ILS SE VOIENT TOUS, DANS 10 ANS, EN ROIS DU MONDE

C’est la crème de cette jeunesse que nous vous présentons dans ce dossier. Nous sommes allé les dénicher dans le business, la politique, l’art, l’humour et la littérature. Nous les avons auscultés et questionnés pour comprendre leurs aspirations, leurs rêves et leur fonctionnement.
Verdict : ils ont en commun une conscience aigüe de la tâche à accomplir et se voient tous, dans 10 ans, en rois du monde. Et surtout ils le font seuls, de A à Z. Sans aide.

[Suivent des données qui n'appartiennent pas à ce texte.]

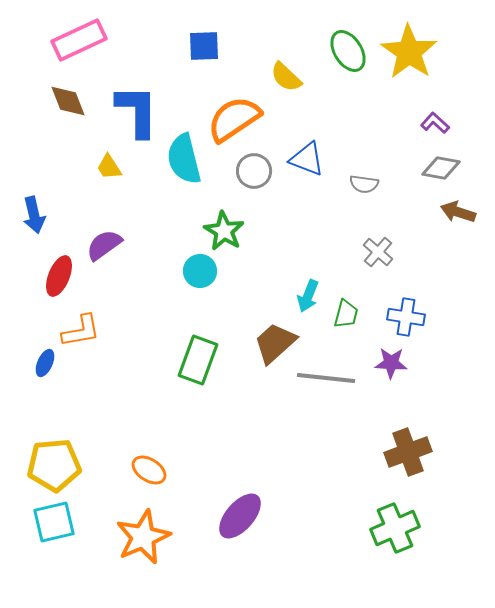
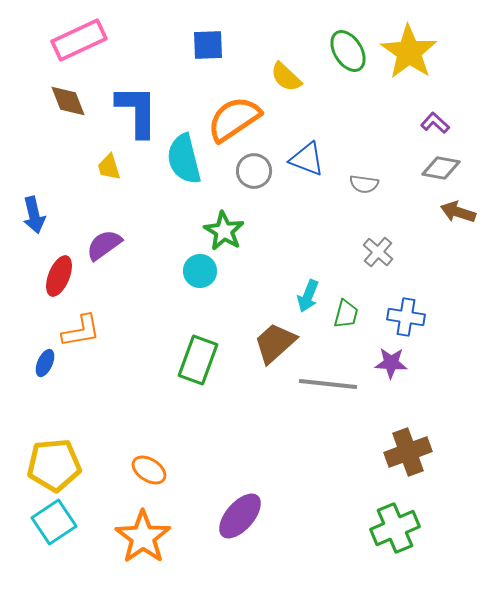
blue square: moved 4 px right, 1 px up
yellow trapezoid: rotated 16 degrees clockwise
gray line: moved 2 px right, 6 px down
cyan square: rotated 21 degrees counterclockwise
orange star: rotated 12 degrees counterclockwise
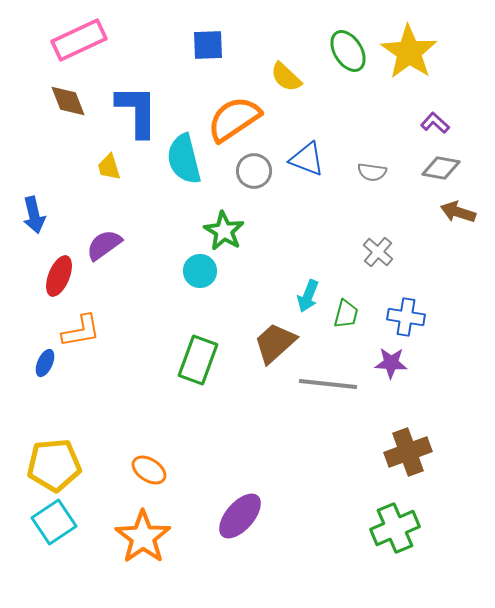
gray semicircle: moved 8 px right, 12 px up
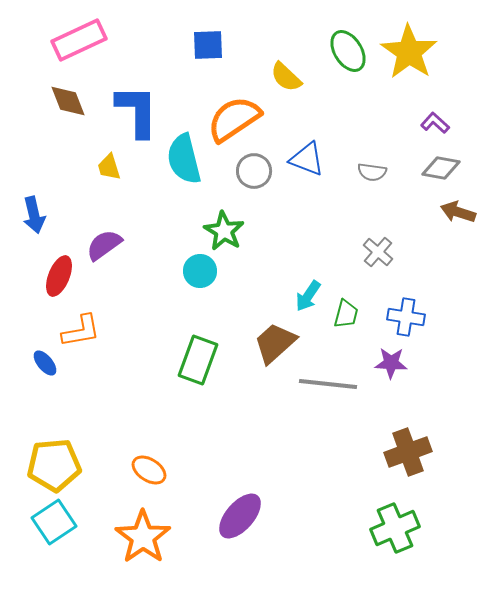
cyan arrow: rotated 12 degrees clockwise
blue ellipse: rotated 64 degrees counterclockwise
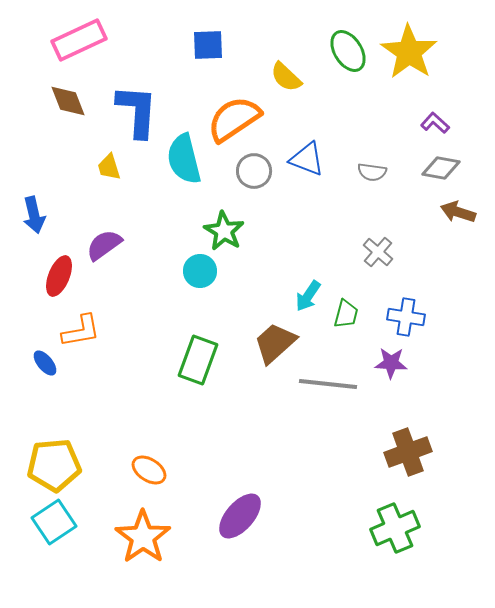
blue L-shape: rotated 4 degrees clockwise
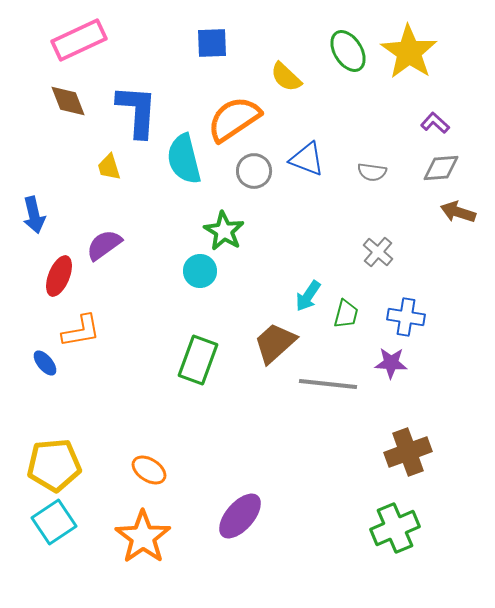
blue square: moved 4 px right, 2 px up
gray diamond: rotated 15 degrees counterclockwise
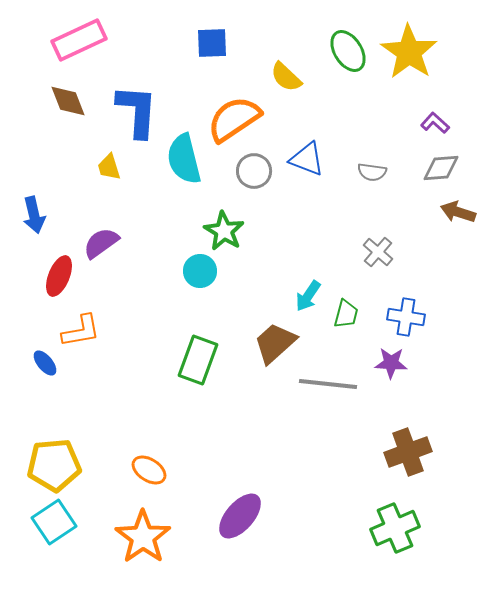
purple semicircle: moved 3 px left, 2 px up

En parcourant leurs profils, vous constaterez qu’ils ont pour la plupart à peine 20 ans et serez tentés de les qualifier de « prodiges » ou de « petits génies ». Pourtant, « l’âge n’est plus vraiment un problème », assure l’un d’entre eux. Comment ont-ils réglé cette question qui a pourri la vie des X pendant trois décennies, eux qui pestent contre ces satanés baby-boomers qui ne veulent pas lâcher le pouvoir, et celle des Y, qui piétinent de rage dans l’entre-deux ? C’est simple : à eux, on leur a dit, depuis toujours, qu’il n’y a plus de travail, qu’il n’y a plus de saison. Alors forcément, ils ont bidouillé, cherché, fouiné, copié et collé. Ils ont regardé les Zuckerberg*, les Gevinson** et les Norman***. Ils ont envoyé bouler les hiérarchies et les prérequis. Et se sont juste dit : moi aussi. Après, ils ont foncé. Leur Z, c’est aussi celui de bulldozer.